● REQUIRED WORK
Draw out every line with the word "physical" from the listing below.

● EXERCISE DATA
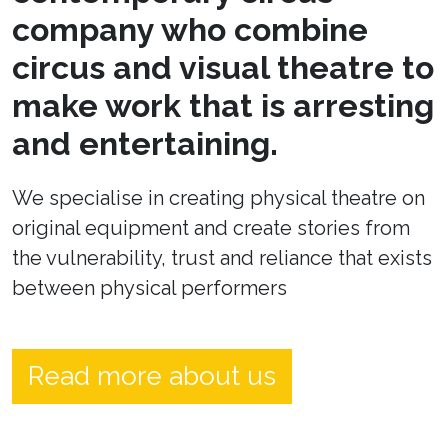
company who combine
circus and visual theatre to
make work that is arresting
and entertaining.
We specialise in creating physical theatre on
original equipment and create stories from
the vulnerability, trust and reliance that exists
between physical performers
Read more about us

● ANSWER SPACE
We specialise in creating physical theatre on
between physical performers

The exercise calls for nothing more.